His other hand fell to her skirt and the outline of her thighs before climbing upwards.
‘I want you naked in my bed. I want to lift your arms above your head and taste you and then...’
He stopped as she bit down on his hand.
‘And then you will understand, Violet, that when you play with fire you should expect to be burned.’
‘You promise?’ The words were whispered, dangerous, breathless.
‘Oh, but I do, my love, from the very bottom of my heart.’
He placed her palm across the erection straining against his breeches and she did not pull back but rather sat there feeling his shape. The streets of London passed by outside, the houses, the shops, the park, the people scurrying here and there. Ordinary happenings juxtaposed against what was inside, heat, breath and lust.

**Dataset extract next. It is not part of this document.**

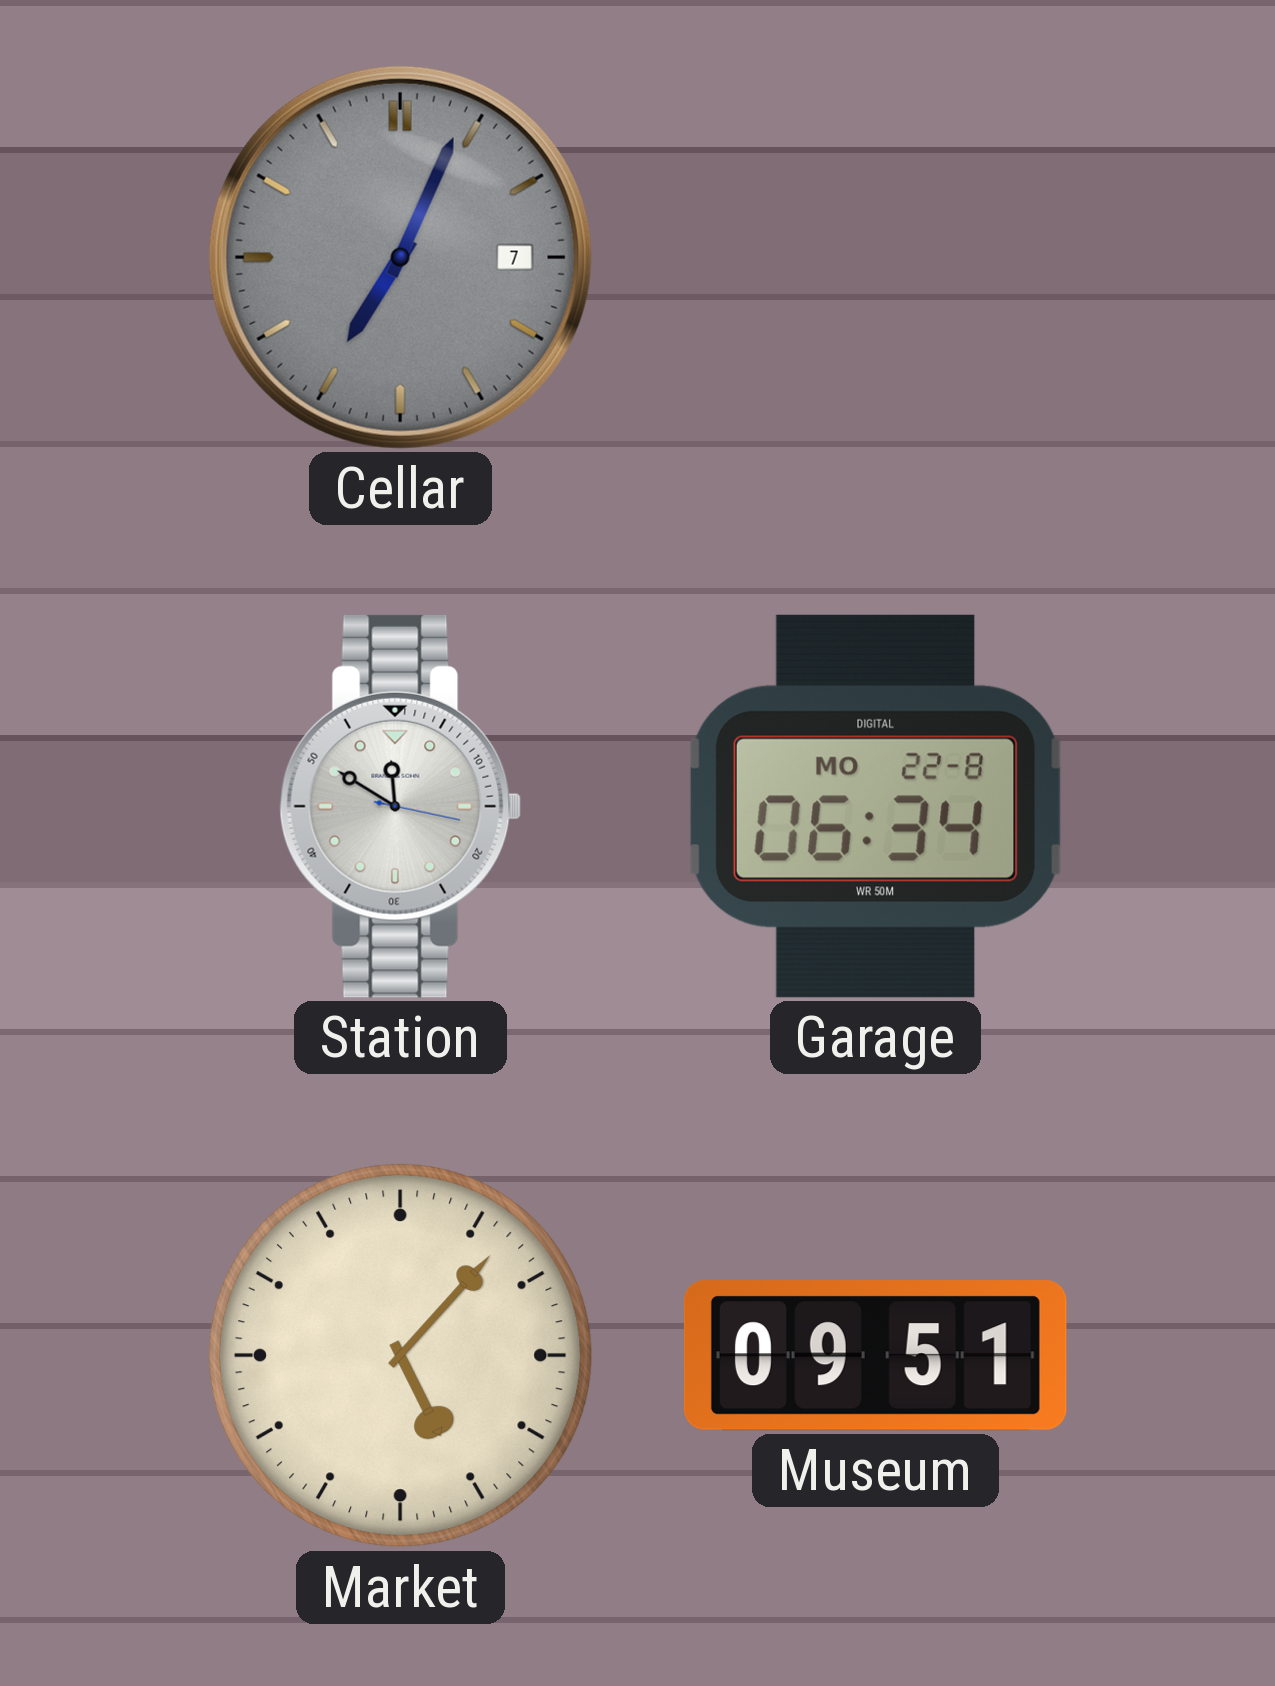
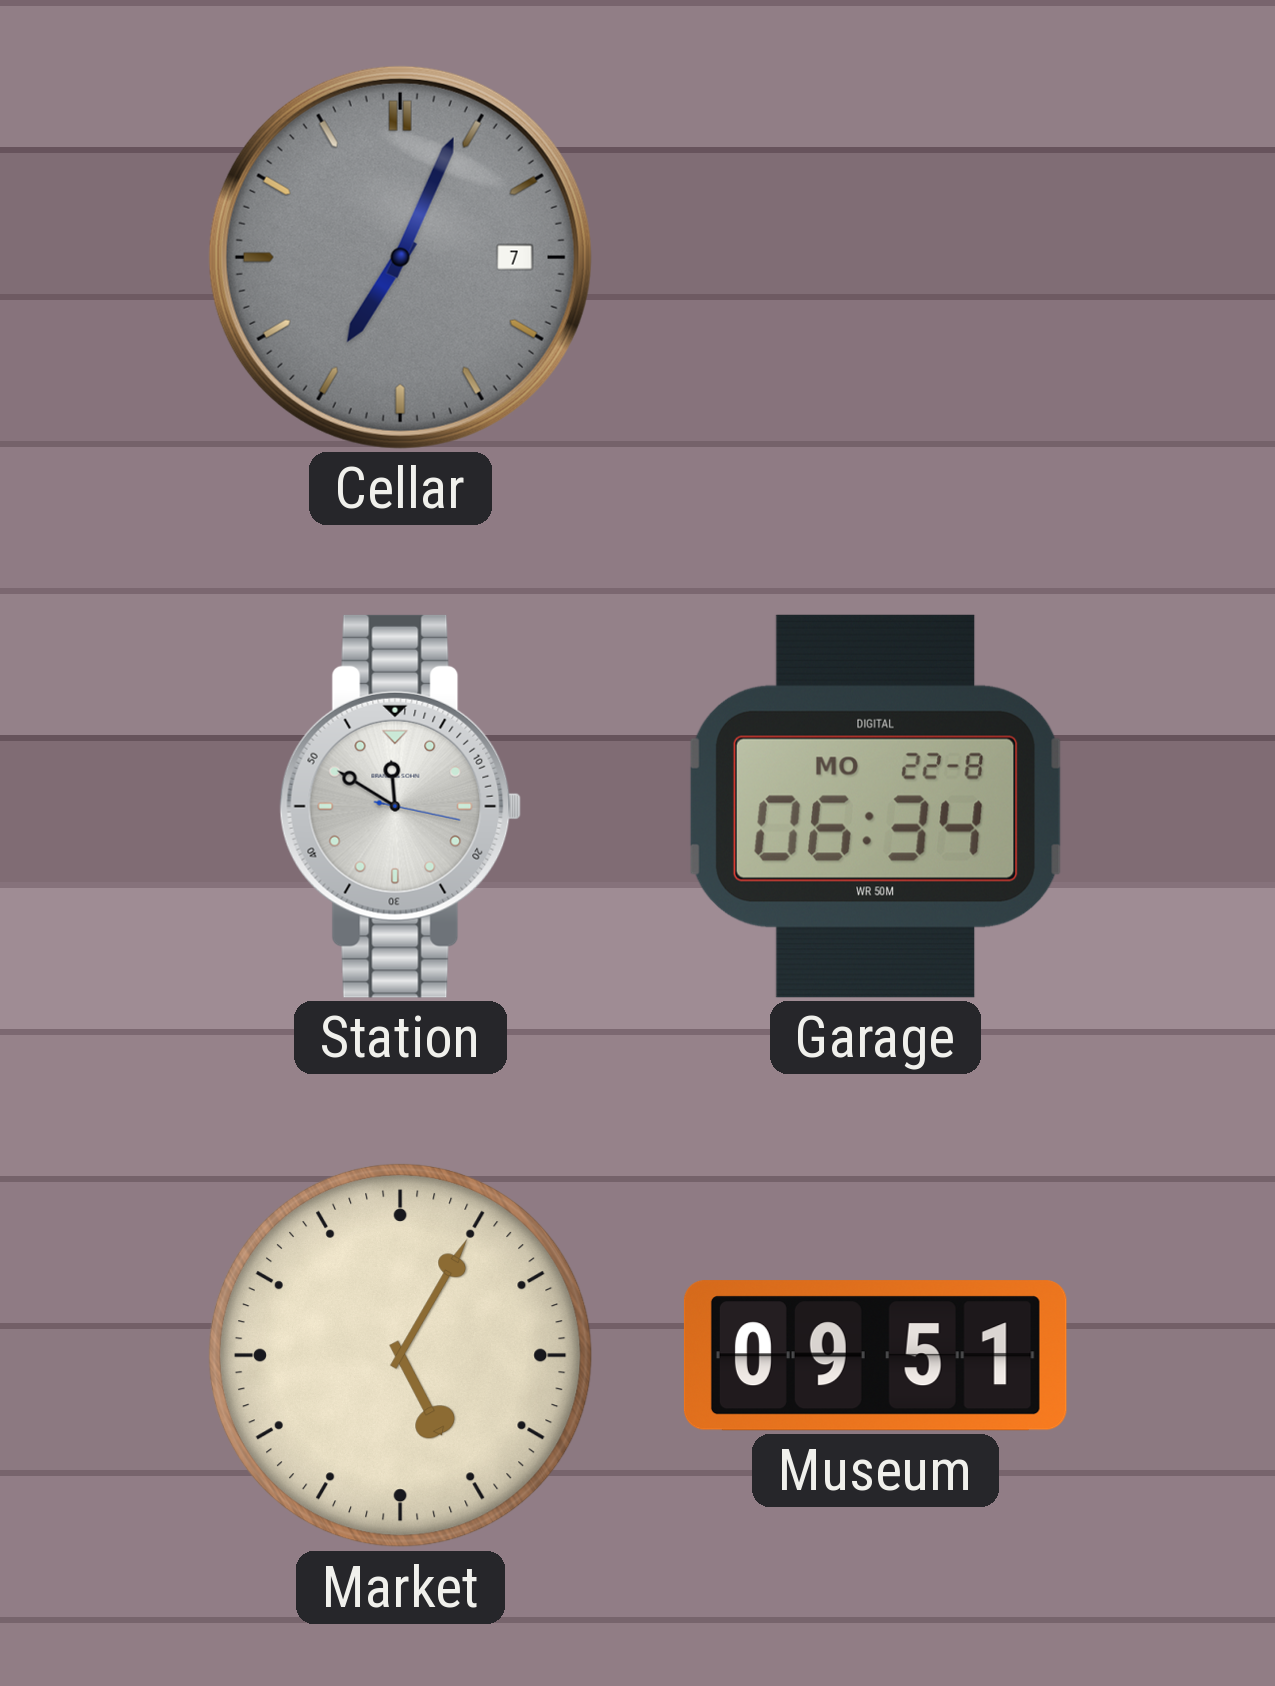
Market: 5:07 -> 5:05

There was only a deep-seated need that he had never before felt with anyone in his life. He willed the town house on Portman Square into vision even as his heart sped into a rhythm that made him sweat.
* * *
An hour and a half later he wondered how he had lived without Violet. She lay beside him now asleep. Touching her lightly he watched her stir.
‘You did not sleep, Aurelian?’
‘I watched you instead.’
Her cheeks were flushed and her eyes unfocussed. The late sun slanted in the windows and he cou
ld hear all the normal daytime sounds outside.
‘I have never wasted away an afternoon like this before,’ she said.
‘Wasted away may not be quite as I see it.’
‘How do you see it?’
‘Loved away.’
‘Oh, I like that.’
Her hand stretched out and the signet ring he had given her glinted on her thumb. He was glad that she still wore it.
‘Your town house is beautiful by the way. Has it been newly refurbished?’
‘It is rented but I had it done at the same time as Compton Park, my home in Sussex.’
‘So you might relocate to England?’
‘I’d like to after all this is finished.’
‘Then you will leave the game of intelligence?’
He nodded. ‘It is something I should have done years ago. Shay and Celeste have been prompting me to make a decision, too.’
‘What will you do there?’
‘Become a farmer, I think. Ingratiate myself into the local community and have ten children.’
He felt her stiffen and wondered why, her face turned away from his.
‘You did not have children with Harland?’
One tear splashed down on his chest, followed by another and when he tried to get her to look at him she wouldn’t. ‘I can’t.’ Her words were quiet. ‘My husband had offspring with one of his mistresses but not with me.’ She pushed herself away from him, the gap on the bed a lot wider than it looked and though he tried to stop her, she struggled away.
‘It is why only this is left to me, this...lovemaking, for I know what it is like to live a half-life with someone who blames you for all that you cannot do.’
She scrambled from the bed before Lian could find the words to say anything, seizing her clothes and pulling them on, one hand swiping away the tears.
‘There will be nothing left, don’t you see that? Harland tried to break me and he couldn’t but you will and I can’t let that happen because I couldn’t stand it.’ Pulling on the last of her clothes she turned to the door. ‘I need to go home.’